Shadow IT solutions are causing data control problems for IT departments, according to a report from analyst firm Osterman research. Employees using consumer-grade file sharing and syncing solutions are putting data at risk, it said, and IT managers are worried about it.
Typically, employees wishing to share data that don’t have a ready solution will sign up for a consumer-grade file sharing and syncing (CFSS) account, which will often be free. These systems lack the features that enterprise-grade (EFSS) systems do, yet only 19% of organizations have replaced their CFSS solutions with enterprise ones, according to the report, titled The Critical Need for Enterprise-Grade File Sync and Share Solutions.
There are two main problems for companies whose clients use consumer-grade file sharing services, said Osterman.

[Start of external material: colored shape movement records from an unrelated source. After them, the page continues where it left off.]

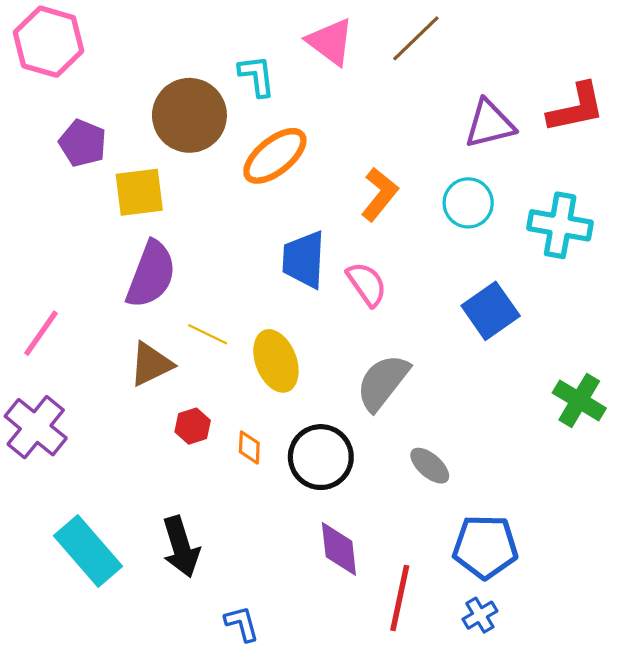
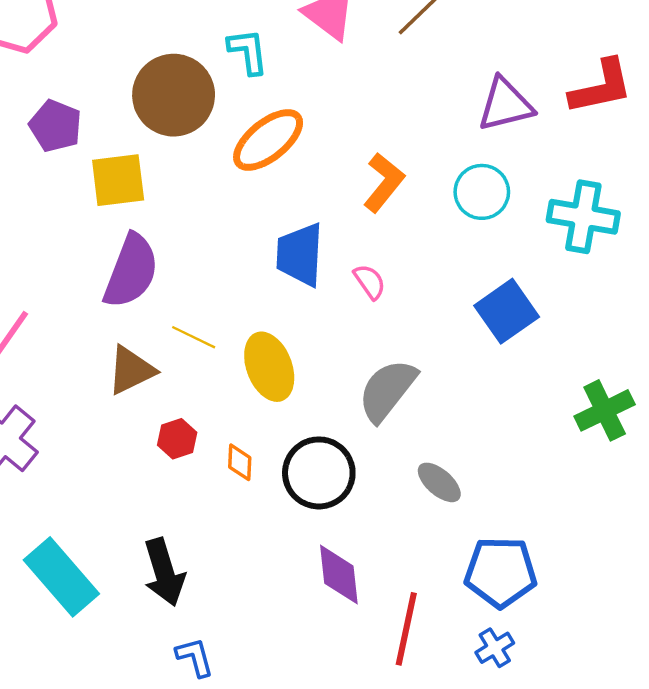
pink semicircle: (367, 284) -> (370, 282), size x0.7
green cross: (579, 400) -> (605, 410), turned 33
blue L-shape: (242, 624) -> (195, 657), moved

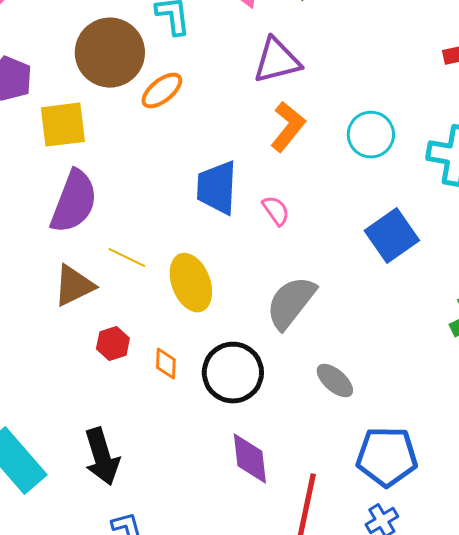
purple triangle: (505, 105) -> (277, 61), moved
orange ellipse: (268, 140) -> (162, 91), moved, size x0.7

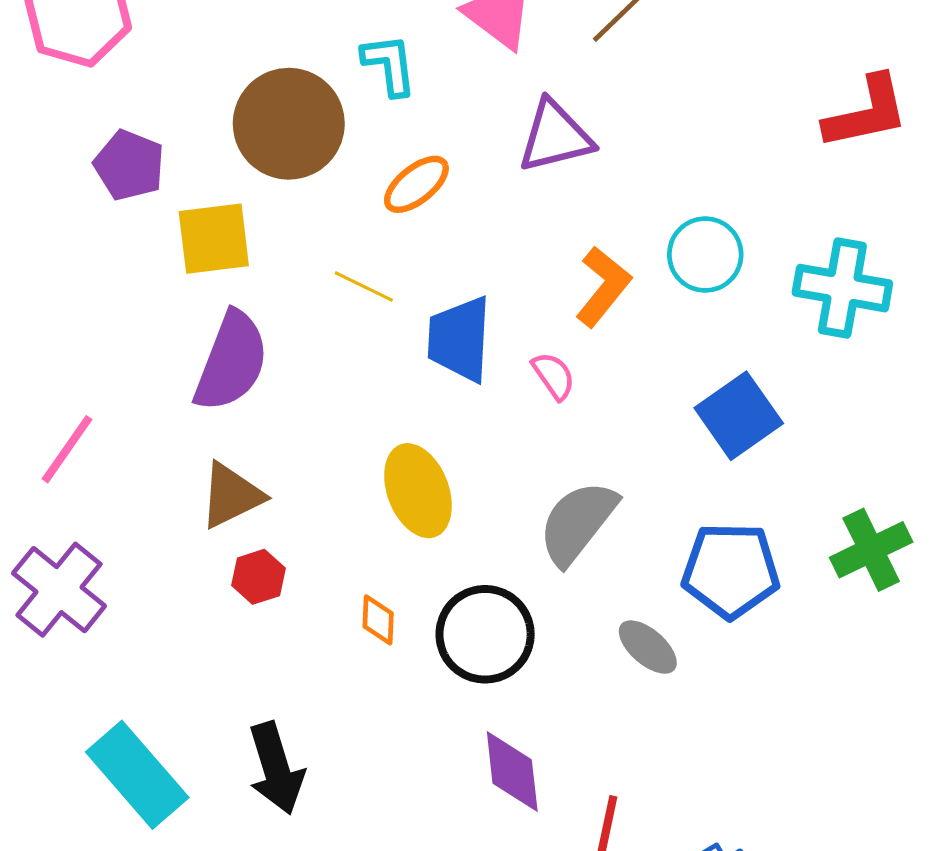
orange ellipse: (162, 91) -> (416, 184), moved
orange L-shape: (288, 127) -> (603, 286), moved
yellow line: (127, 258) -> (364, 286), moved
red hexagon: (113, 344) -> (258, 577), moved
blue pentagon: (387, 457) -> (731, 570), moved

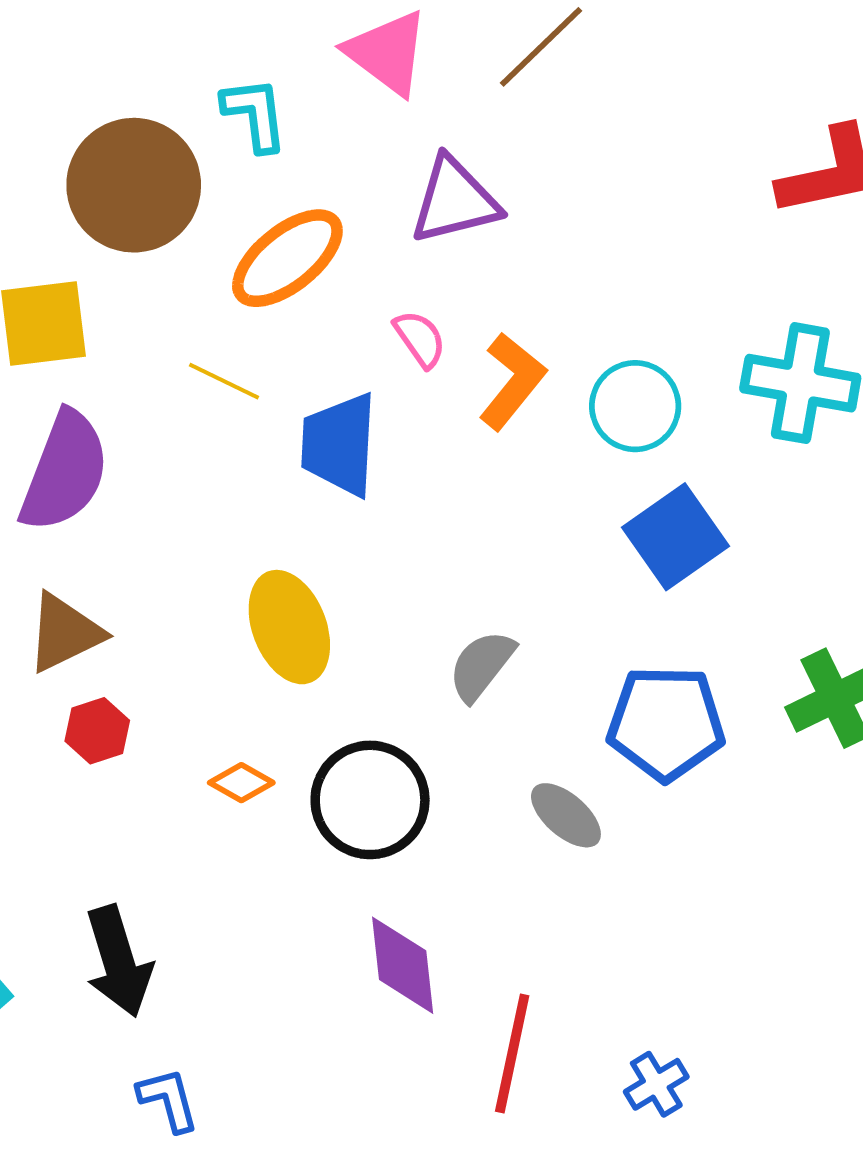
orange ellipse: (416, 184) -> (287, 258), size x1.4
cyan circle: (705, 255) -> (635, 406), moved
pink semicircle: (554, 376) -> (420, 339), moved
gray semicircle: (578, 523) -> (481, 665), size x0.7
orange diamond: (378, 620) -> (241, 783), turned -63

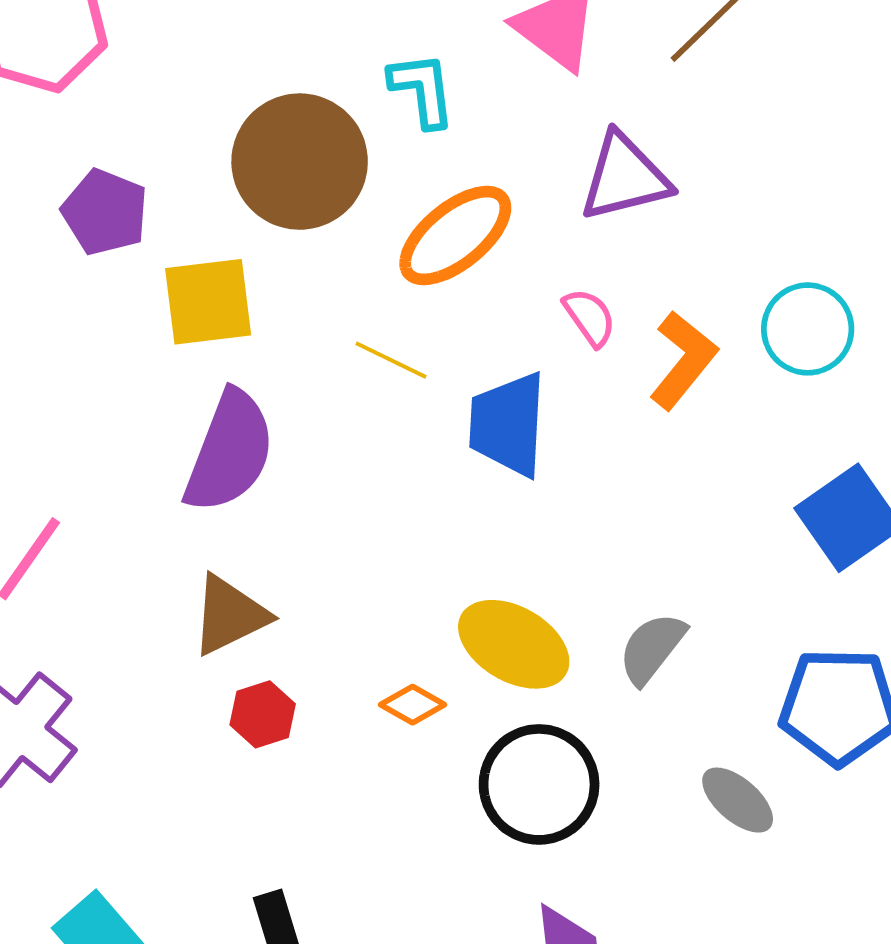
cyan circle: (635, 406) -> (808, 329), moved
yellow ellipse: (289, 627) -> (514, 644), moved, turned -39
orange diamond: (241, 783) -> (413, 705), moved

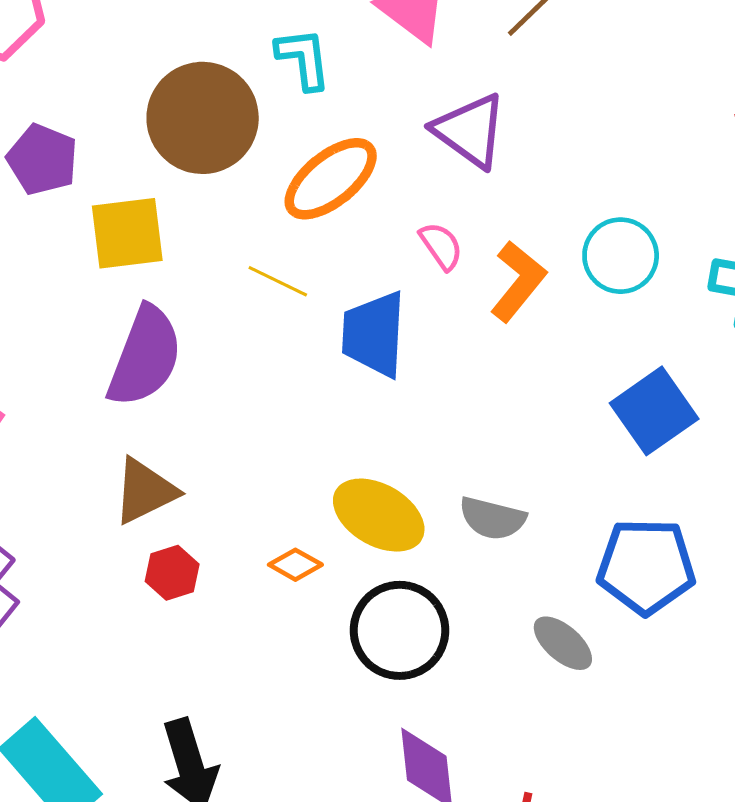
purple triangle: (625, 177) -> (470, 131), turned 50
gray semicircle: (652, 648) -> (492, 518), turned -114

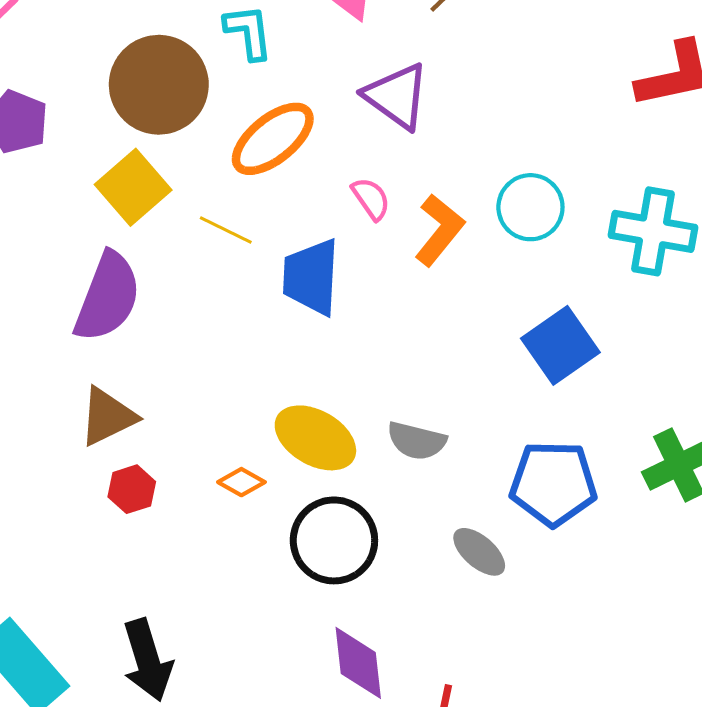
yellow square: (127, 233) -> (133, 187), moved, turned -34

The first is that these services typically bypass corporate content filtering systems. This means that sensitive data can pass out of a network without being seen by data leak prevention tools, and that malware can potentially pass into the network without being detected by content scanners.
The other problem is that the content stored on these systems isn’t always replicated in structured, in-house storage. Employees may well store critical documents that they have created on a consumer Dropbox account from the beginning, rather than on a company’s networked drive. This deprives the company of valuable assets.
Putting documents outside corporate control creates several negative effects for companies. Firstly, it makes legal document discovery a nightmare. Secondly, it makes mandatory encryption difficult if not impossible, further widening the security hole.
All this perhaps explains why 76% of survey respondents were between somewhat concerned and very concerned about this issue, with one in ten people apparently scared rigid.
Employees are increasingly forced to share files online due to several factors, including rising productivity demands that lead to difficulty in balancing work and personal life. Remote working is consequently on the rise, and mobile technologies give employees an easy way to manage it. Without a firm set of employer-sanctioned procedures and tools in place, though, companies are left to their own devices.
Email is by far the most popular way of sharing files today. 95% of employees send material this way. That creates its own problems, said the report, in terms of ballooning inboxes and poor visibility. Anyone who could have sworn that they received a file by email but then spends a few frantic minutes looking for it (and potentially not finding it) can relate.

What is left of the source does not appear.